Exercise prompt – Please return every line of the records below that contains the word "历史量能".
((
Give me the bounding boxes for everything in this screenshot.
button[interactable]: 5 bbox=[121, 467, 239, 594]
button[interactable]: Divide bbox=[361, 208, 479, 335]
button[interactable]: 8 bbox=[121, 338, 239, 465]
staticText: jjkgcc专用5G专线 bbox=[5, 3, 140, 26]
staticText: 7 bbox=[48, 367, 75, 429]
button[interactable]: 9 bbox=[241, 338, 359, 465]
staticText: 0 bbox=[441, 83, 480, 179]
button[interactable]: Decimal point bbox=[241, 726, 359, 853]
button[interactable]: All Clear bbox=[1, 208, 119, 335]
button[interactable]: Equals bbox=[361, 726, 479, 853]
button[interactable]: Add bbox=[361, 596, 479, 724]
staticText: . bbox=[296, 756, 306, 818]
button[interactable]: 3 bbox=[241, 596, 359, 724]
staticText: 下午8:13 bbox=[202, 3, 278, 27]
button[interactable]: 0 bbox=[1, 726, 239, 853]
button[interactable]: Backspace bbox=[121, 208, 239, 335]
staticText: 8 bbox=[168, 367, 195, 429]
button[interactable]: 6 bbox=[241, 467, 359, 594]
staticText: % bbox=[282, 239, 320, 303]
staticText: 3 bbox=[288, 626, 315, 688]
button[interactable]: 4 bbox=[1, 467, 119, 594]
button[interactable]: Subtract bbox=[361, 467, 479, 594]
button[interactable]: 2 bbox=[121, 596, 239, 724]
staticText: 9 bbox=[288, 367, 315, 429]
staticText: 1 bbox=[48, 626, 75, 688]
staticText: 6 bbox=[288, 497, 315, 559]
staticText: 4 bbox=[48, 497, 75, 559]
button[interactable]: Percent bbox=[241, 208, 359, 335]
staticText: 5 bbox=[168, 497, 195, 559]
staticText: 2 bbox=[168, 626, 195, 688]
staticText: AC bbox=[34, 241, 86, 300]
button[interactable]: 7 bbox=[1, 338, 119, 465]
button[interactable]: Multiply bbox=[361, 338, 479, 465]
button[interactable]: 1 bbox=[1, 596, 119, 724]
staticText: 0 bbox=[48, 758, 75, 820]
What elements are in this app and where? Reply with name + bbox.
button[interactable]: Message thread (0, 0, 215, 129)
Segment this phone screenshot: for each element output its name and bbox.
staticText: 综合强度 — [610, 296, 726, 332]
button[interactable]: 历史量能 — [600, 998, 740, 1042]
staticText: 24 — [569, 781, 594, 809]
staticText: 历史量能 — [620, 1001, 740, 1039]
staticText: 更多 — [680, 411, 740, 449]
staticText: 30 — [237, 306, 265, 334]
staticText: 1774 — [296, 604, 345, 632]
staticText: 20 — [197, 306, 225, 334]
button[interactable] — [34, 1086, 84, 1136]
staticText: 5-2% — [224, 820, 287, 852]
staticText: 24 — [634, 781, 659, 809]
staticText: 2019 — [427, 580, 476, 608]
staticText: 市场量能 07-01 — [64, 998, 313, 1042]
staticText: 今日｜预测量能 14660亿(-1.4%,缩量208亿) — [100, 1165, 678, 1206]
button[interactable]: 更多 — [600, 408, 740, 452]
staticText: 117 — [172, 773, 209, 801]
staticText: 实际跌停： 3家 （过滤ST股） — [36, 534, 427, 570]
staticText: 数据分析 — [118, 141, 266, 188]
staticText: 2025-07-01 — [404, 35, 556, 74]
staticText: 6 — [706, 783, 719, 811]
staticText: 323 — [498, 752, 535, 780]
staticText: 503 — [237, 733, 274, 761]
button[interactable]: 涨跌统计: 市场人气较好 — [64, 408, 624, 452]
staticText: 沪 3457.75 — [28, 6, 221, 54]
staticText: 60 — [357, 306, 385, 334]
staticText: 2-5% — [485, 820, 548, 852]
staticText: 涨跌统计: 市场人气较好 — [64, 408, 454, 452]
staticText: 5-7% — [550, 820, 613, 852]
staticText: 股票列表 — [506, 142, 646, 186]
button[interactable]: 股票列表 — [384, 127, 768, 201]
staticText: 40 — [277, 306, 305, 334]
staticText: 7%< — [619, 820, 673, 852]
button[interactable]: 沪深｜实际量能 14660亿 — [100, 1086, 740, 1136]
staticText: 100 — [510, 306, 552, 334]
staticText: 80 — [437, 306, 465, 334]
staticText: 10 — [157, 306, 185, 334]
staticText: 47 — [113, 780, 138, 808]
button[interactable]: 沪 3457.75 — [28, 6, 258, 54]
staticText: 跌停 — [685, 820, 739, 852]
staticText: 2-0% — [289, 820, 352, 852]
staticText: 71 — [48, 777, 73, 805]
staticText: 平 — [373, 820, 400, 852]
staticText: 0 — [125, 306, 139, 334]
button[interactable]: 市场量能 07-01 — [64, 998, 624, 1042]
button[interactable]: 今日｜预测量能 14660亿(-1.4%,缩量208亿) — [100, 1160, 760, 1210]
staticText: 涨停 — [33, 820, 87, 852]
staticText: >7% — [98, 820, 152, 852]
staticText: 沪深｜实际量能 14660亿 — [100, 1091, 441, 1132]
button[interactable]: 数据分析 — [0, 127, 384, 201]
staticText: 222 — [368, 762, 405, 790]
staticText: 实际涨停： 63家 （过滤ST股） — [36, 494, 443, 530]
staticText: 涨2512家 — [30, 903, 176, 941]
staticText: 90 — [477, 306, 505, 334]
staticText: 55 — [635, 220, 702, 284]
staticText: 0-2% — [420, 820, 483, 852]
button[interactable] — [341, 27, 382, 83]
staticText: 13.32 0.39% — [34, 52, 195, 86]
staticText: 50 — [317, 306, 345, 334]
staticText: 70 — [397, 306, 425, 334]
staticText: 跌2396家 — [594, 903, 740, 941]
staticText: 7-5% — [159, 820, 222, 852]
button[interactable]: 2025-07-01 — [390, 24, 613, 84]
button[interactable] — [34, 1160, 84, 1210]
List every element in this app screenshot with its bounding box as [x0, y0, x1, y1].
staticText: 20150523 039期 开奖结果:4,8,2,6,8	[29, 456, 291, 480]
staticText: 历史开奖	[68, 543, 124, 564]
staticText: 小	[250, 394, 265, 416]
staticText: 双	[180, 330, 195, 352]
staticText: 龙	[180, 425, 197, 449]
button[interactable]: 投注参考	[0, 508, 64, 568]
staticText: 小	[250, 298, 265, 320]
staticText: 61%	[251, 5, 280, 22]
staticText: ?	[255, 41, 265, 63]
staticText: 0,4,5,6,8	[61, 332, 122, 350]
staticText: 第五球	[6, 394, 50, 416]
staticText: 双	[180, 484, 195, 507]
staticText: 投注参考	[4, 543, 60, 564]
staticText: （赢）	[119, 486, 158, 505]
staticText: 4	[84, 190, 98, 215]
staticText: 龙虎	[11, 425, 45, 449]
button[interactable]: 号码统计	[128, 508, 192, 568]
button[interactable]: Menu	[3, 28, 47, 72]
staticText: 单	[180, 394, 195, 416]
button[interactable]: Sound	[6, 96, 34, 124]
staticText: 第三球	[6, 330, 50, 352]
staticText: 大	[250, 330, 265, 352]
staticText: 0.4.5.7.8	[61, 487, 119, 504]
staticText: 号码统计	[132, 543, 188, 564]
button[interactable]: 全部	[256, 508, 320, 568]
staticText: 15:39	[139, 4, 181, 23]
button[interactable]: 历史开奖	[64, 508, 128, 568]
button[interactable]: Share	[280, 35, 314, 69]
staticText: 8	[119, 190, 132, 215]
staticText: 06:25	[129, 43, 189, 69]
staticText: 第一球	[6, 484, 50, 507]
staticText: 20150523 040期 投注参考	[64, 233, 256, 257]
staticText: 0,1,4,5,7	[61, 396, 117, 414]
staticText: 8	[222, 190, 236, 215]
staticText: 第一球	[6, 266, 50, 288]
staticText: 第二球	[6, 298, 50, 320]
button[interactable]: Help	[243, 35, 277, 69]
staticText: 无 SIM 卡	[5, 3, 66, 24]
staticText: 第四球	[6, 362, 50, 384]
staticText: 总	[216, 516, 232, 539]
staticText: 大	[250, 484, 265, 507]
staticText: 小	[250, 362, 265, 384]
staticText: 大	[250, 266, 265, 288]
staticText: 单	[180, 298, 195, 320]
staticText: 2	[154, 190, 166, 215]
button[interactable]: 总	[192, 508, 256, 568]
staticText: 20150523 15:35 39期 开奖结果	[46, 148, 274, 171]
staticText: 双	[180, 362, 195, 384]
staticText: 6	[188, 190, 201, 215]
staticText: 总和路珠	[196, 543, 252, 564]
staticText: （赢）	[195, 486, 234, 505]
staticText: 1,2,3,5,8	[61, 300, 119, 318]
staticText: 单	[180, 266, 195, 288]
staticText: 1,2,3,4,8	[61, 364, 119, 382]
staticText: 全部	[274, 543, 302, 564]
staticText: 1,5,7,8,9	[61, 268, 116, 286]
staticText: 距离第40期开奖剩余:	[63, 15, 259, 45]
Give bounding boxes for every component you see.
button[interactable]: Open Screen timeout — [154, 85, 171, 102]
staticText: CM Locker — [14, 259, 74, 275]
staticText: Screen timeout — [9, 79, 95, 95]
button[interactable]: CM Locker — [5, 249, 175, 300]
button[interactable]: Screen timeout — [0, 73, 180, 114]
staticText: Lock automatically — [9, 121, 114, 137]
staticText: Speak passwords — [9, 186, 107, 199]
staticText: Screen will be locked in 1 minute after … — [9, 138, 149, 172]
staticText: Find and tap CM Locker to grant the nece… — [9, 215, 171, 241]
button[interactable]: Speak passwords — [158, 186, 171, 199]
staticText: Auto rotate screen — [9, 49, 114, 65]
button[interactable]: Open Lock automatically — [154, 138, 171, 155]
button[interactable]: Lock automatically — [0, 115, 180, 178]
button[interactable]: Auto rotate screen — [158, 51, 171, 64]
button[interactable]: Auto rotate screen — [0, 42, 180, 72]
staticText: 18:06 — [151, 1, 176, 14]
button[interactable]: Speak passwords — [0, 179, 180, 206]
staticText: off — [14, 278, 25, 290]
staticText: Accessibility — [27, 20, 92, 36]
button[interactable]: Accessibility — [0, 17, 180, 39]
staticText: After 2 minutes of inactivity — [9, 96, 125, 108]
))
Answer for this exercise –
button[interactable]: 历史量能 — [600, 998, 740, 1042]
staticText: 历史量能 — [620, 1001, 740, 1039]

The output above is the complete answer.